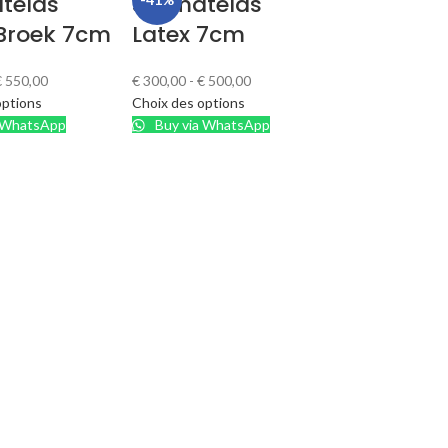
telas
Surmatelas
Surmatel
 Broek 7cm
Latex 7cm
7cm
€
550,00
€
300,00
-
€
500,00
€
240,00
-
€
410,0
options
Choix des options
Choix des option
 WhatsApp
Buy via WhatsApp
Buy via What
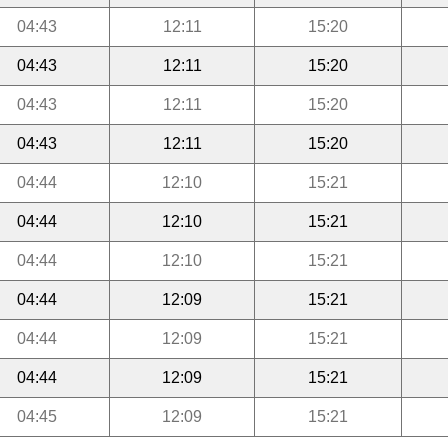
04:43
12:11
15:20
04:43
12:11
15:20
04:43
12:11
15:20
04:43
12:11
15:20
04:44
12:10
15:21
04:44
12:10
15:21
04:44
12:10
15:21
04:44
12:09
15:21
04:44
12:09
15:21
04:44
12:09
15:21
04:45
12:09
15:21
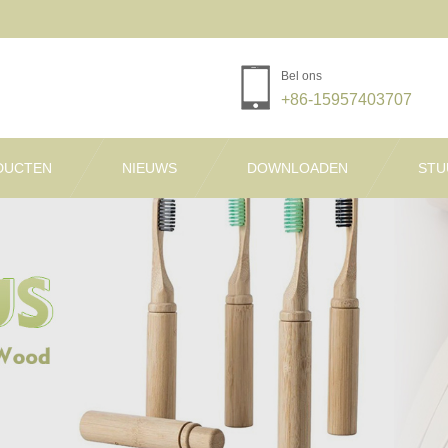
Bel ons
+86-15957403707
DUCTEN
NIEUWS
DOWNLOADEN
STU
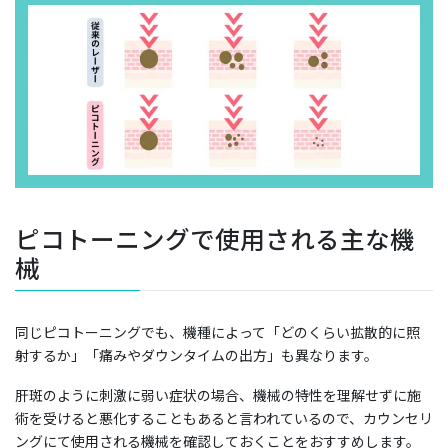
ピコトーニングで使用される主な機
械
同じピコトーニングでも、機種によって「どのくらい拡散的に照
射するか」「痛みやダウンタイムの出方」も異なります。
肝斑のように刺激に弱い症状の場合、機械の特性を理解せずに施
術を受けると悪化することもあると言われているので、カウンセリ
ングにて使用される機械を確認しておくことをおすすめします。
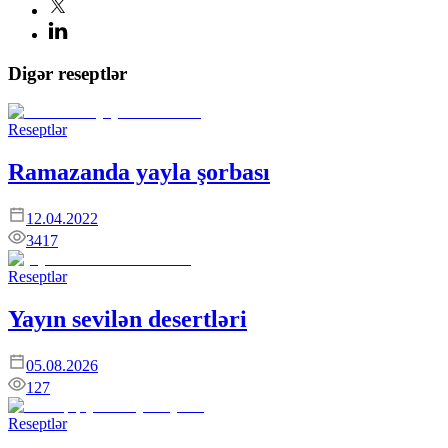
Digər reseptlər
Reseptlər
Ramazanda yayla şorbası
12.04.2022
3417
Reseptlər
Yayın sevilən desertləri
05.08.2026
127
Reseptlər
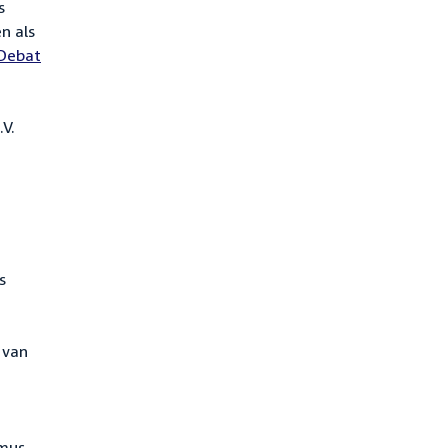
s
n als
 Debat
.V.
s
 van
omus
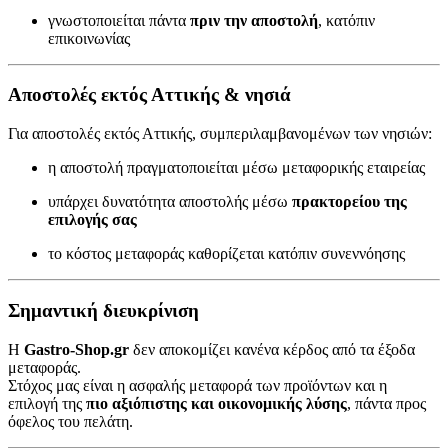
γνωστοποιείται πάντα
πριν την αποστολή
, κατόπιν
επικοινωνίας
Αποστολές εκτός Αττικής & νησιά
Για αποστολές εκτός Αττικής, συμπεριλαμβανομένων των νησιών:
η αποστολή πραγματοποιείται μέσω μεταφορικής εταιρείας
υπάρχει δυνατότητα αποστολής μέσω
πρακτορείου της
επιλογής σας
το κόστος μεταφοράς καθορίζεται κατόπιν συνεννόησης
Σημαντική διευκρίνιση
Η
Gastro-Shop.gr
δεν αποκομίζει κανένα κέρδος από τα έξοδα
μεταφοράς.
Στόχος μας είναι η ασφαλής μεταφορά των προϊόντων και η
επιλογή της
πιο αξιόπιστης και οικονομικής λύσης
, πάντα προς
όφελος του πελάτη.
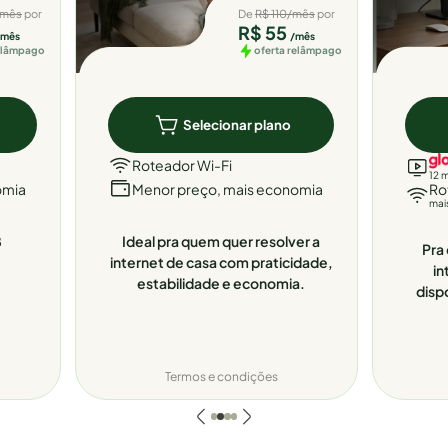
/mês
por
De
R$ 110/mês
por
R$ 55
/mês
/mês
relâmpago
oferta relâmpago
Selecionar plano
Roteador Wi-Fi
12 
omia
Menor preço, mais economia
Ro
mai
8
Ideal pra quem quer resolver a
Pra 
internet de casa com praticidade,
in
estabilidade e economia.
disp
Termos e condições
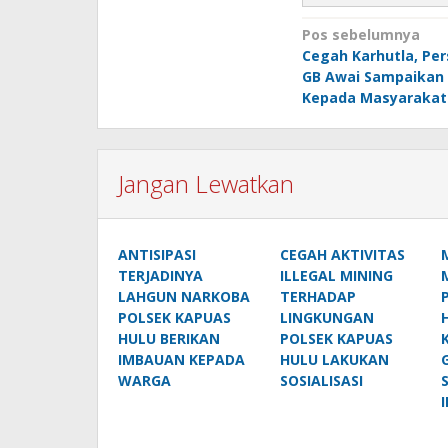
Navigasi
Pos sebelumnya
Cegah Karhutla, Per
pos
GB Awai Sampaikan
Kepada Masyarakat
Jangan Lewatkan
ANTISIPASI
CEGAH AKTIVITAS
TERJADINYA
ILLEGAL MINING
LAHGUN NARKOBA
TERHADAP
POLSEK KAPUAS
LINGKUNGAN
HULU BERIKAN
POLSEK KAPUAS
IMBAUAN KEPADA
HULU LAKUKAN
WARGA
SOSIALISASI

........

**What you should do**
Please set down the lines above word for word and leave out the pictures.

**Exercise output**
telas
Surmatelas
Surmatel
 Broek 7cm
Latex 7cm
7cm
€
550,00
€
300,00
-
€
500,00
€
240,00
-
€
410,0
options
Choix des options
Choix des option
 WhatsApp
Buy via WhatsApp
Buy via What
04:43
12:11
15:20
04:43
12:11
15:20
04:43
12:11
15:20
04:43
12:11
15:20
04:44
12:10
15:21
04:44
12:10
15:21
04:44
12:10
15:21
04:44
12:09
15:21
04:44
12:09
15:21
04:44
12:09
15:21
04:45
12:09
15:21
Bel ons
+86-15957403707
DUCTEN
NIEUWS
DOWNLOADEN
STU
ピコトーニングで使用される主な機
械
同じピコトーニングでも、機種によって「どのくらい拡散的に照
射するか」「痛みやダウンタイムの出方」も異なります。
肝斑のように刺激に弱い症状の場合、機械の特性を理解せずに施
術を受けると悪化することもあると言われているので、カウンセリ
ングにて使用される機械を確認しておくことをおすすめします。
Digər reseptlər
Reseptlər
Ramazanda yayla şorbası
12.04.2022
3417
Reseptlər
Yayın sevilən desertləri
05.08.2026
127
Reseptlər
s
n als
 Debat
.V.
s
 van
omus
γνωστοποιείται πάντα
πριν την αποστολή
, κατόπιν
επικοινωνίας
Αποστολές εκτός Αττικής & νησιά
Για αποστολές εκτός Αττικής, συμπεριλαμβανομένων των νησιών:
η αποστολή πραγματοποιείται μέσω μεταφορικής εταιρείας
υπάρχει δυνατότητα αποστολής μέσω
πρακτορείου της
επιλογής σας
το κόστος μεταφοράς καθορίζεται κατόπιν συνεννόησης
Σημαντική διευκρίνιση
Η
Gastro-Shop.gr
δεν αποκομίζει κανένα κέρδος από τα έξοδα
μεταφοράς.
Στόχος μας είναι η ασφαλής μεταφορά των προϊόντων και η
επιλογή της
πιο αξιόπιστης και οικονομικής λύσης
, πάντα προς
όφελος του πελάτη.
/mês
por
De
R$ 110/mês
por
R$ 55
/mês
/mês
relâmpago
oferta relâmpago
Selecionar plano
Roteador Wi-Fi
12 
omia
Menor preço, mais economia
Ro
mai
8
Ideal pra quem quer resolver a
Pra 
internet de casa com praticidade,
in
estabilidade e economia.
disp
Termos e condições
Navigasi
Pos sebelumnya
Cegah Karhutla, Per
pos
GB Awai Sampaikan
Kepada Masyarakat
Jangan Lewatkan
ANTISIPASI
CEGAH AKTIVITAS
TERJADINYA
ILLEGAL MINING
LAHGUN NARKOBA
TERHADAP
POLSEK KAPUAS
LINGKUNGAN
HULU BERIKAN
POLSEK KAPUAS
IMBAUAN KEPADA
HULU LAKUKAN
WARGA
SOSIALISASI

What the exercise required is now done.